A administradora Laura Zanotti, moradora de Belo Horizonte, tem, há
cerca de quatro anos, o cartão do Banco do Brasil com o nome que adotou.
Segundo o BB, para pedir o direito ao nome social, basta o cliente
manifestar essa preferência na sua agência.
— É um alívio circular com um documento que não vai fazer com que me
questionem. Sinto-me impulsionada a comprar mais, saio mais de casa,
convivo mais socialmente. O cartão com o nome social ajuda, inclusive,
no processo de retificação de registro, é uma prova de que eu já utilizo
aquele nome — diz Laura, que entrou com o processo judicial de
retificação do nome há pouco mais de um mês.
‘“Quando um banco permite a troca (de nome), é uma vitória para esse
público”’- RAQUEL CASTROPresidente da Comissão de Direito Homoafetivo da
Ordem dos Advogados do BrasilQuem também conseguiu o direito ao nome
social foi a militar e presidente do Conselho LGBT de Niterói, Bruna
Benevides, correntista do Banco do Brasil. Na Caixa Econômica Federal,
no entanto, Bruna não conseguiu fazer a troca ao buscar informações
sobre um financiamento para casa própria na instituição.

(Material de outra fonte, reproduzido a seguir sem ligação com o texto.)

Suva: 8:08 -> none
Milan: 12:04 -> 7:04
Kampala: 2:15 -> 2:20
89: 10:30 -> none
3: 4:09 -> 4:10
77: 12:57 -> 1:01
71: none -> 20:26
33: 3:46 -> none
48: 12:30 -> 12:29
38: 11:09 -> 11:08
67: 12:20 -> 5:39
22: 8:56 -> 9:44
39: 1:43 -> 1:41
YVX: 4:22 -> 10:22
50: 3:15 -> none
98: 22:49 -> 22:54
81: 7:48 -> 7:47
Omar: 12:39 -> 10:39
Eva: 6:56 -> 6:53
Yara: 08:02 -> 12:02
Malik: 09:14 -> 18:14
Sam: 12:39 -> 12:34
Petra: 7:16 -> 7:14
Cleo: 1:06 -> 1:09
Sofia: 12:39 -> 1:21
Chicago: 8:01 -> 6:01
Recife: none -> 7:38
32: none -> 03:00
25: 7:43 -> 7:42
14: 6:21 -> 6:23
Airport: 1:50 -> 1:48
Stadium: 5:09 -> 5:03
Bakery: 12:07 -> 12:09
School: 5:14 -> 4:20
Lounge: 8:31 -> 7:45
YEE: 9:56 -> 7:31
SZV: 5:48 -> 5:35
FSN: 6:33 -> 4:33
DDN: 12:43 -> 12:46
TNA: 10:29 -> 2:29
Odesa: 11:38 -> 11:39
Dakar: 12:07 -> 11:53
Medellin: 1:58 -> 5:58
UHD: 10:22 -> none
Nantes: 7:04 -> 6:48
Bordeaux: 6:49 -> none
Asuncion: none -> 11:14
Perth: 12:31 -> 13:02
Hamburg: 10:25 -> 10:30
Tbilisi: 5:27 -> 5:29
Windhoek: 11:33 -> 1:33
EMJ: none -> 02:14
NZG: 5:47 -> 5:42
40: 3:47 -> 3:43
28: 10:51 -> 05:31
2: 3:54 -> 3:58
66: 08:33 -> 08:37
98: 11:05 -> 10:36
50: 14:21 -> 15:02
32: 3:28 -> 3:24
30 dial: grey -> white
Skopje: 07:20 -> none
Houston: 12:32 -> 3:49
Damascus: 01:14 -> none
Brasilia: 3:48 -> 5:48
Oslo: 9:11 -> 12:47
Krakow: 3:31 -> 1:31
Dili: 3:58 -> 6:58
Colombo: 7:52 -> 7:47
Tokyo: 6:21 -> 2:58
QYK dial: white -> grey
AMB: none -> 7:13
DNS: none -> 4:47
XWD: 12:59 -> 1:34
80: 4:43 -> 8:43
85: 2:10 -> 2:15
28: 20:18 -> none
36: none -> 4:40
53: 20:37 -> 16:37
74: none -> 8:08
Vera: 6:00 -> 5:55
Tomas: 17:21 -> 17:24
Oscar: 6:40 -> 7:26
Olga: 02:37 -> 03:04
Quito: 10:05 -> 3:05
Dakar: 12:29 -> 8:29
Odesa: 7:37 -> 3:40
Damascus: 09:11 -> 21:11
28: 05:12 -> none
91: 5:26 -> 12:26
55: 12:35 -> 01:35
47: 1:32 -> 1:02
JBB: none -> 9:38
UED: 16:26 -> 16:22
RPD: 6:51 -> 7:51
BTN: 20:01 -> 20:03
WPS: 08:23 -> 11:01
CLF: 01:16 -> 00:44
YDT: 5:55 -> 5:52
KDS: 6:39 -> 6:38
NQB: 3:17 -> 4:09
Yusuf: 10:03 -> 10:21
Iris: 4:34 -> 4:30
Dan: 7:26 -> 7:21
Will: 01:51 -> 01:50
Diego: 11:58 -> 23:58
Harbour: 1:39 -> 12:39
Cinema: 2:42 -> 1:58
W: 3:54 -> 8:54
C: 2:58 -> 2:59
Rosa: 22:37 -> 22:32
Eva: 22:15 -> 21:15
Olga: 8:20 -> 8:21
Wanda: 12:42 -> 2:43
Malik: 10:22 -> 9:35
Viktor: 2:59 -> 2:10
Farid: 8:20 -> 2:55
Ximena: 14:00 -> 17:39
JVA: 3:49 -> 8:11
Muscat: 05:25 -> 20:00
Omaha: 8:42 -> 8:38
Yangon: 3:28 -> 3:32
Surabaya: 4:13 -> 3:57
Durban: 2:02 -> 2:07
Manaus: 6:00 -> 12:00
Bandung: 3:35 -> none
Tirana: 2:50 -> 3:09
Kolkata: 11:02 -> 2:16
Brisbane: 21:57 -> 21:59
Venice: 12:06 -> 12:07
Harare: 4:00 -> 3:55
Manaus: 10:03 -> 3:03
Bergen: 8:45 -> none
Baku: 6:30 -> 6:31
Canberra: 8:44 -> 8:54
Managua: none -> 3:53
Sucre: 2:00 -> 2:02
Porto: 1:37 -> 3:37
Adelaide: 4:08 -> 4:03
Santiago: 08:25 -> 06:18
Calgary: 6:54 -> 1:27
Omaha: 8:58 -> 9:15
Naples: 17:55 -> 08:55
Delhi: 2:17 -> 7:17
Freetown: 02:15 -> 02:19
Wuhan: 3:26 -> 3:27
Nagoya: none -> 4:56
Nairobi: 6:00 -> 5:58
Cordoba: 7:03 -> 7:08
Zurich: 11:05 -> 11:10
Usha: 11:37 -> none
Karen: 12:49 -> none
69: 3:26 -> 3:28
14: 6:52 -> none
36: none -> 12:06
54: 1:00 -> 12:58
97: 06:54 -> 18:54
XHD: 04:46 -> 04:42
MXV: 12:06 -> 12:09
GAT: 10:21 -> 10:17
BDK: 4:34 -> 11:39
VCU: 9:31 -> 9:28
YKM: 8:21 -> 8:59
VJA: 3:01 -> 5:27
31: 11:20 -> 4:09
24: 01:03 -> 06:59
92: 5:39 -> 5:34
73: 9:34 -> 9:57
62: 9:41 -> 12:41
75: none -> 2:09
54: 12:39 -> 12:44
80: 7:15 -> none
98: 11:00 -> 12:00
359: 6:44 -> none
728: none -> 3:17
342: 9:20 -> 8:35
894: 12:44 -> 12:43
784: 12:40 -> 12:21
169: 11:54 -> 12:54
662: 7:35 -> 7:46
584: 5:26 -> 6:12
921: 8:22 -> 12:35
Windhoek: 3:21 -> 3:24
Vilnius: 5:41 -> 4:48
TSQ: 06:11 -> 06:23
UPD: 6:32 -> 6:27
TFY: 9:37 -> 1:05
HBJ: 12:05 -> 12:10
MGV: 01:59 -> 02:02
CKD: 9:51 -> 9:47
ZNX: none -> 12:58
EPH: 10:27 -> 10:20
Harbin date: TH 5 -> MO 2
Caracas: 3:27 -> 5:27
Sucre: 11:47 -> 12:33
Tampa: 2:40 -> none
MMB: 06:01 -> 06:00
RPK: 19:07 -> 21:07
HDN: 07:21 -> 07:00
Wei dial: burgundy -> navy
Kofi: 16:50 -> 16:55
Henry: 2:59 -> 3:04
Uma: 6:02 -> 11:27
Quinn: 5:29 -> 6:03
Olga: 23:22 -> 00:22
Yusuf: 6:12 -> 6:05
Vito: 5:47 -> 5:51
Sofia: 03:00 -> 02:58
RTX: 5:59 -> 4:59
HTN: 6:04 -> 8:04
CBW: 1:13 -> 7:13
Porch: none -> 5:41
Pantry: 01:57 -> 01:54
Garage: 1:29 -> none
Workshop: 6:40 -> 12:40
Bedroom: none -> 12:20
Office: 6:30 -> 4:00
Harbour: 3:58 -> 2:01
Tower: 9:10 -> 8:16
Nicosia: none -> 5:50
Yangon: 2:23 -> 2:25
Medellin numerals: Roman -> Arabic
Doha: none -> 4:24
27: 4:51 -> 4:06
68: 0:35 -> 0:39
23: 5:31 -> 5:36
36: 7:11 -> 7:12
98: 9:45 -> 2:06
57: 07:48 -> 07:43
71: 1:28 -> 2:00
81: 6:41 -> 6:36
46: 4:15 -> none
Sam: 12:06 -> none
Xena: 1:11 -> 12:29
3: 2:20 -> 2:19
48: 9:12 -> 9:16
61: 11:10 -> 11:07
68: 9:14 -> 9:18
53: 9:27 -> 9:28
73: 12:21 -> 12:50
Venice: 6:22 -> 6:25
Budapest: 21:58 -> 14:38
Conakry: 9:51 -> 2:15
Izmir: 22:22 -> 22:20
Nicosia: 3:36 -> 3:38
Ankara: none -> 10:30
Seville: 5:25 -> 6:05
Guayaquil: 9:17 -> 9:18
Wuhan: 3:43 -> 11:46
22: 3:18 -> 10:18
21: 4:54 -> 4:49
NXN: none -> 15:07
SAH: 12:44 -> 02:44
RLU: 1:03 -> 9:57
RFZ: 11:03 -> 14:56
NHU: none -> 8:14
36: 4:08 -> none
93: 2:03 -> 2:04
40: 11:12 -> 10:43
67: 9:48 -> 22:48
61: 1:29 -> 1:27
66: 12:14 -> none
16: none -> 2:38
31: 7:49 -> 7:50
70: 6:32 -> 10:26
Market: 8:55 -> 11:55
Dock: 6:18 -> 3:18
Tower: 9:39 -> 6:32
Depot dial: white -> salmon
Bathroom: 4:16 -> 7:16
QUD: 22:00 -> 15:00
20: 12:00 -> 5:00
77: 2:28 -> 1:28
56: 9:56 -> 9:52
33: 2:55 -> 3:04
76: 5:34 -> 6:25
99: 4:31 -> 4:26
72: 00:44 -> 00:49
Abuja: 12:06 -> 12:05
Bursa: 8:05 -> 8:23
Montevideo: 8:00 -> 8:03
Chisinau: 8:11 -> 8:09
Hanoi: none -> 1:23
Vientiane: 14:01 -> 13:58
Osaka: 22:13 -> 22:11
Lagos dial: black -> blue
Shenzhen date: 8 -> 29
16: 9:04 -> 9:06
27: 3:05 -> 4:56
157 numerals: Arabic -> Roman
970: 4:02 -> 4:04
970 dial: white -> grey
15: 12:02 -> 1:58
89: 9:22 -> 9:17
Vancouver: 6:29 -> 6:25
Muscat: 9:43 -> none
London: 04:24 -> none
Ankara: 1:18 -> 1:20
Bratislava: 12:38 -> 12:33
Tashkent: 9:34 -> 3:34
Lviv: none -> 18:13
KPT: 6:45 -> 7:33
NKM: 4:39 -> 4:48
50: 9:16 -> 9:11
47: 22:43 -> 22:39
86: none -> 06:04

— A gerente disse que não tinha informação sobre essa possibilidade —
conta Bruna, acrescentando que já passou por constrangimentos como
perguntarem se o cartão do banco era de um parente.
Apesar do decreto federal assinado por Dilma, a Caixa confirma que não
permite a adoção de nome diferente do que consta do documento de
identidade. Em nota, diz que a instituição só permite troca “nas
situações em que esta condição já houver sido alterada no registro civil
e, por consequência, conformada junto à Receita Federal.” O banco alega
ainda que segue resolução do Banco Central, que “proíbe a abertura de
contas com nome abreviado ou alterado.”
Para Raquel Castro, presidente da Comissão de Direito Homoafetivo da
Ordem dos Advogados do Brasil (OAB), a impressão do nome social em
documentos é uma maneira de conferir dignidade a travestis, transexuais e
transgêneros:
— Por falta de dinheiro ou por fila de espera na Defensoria Pública,
algumas pessoas têm nome social diferente do de registro. E isso causa
constrangimentos. Quando um banco permite a troca, é uma vitória para
esse público.
O Itaú Unibanco diz que “respeita e valoriza a diversidade”. Sempre que
solicitada pelo cliente, explica o banco, a instituição analisa e efetua
a alteração dos dados cadastrais (nome e gênero) mediante apresentação
de documentos. O Bradesco não respondeu ao contato do GLOBO.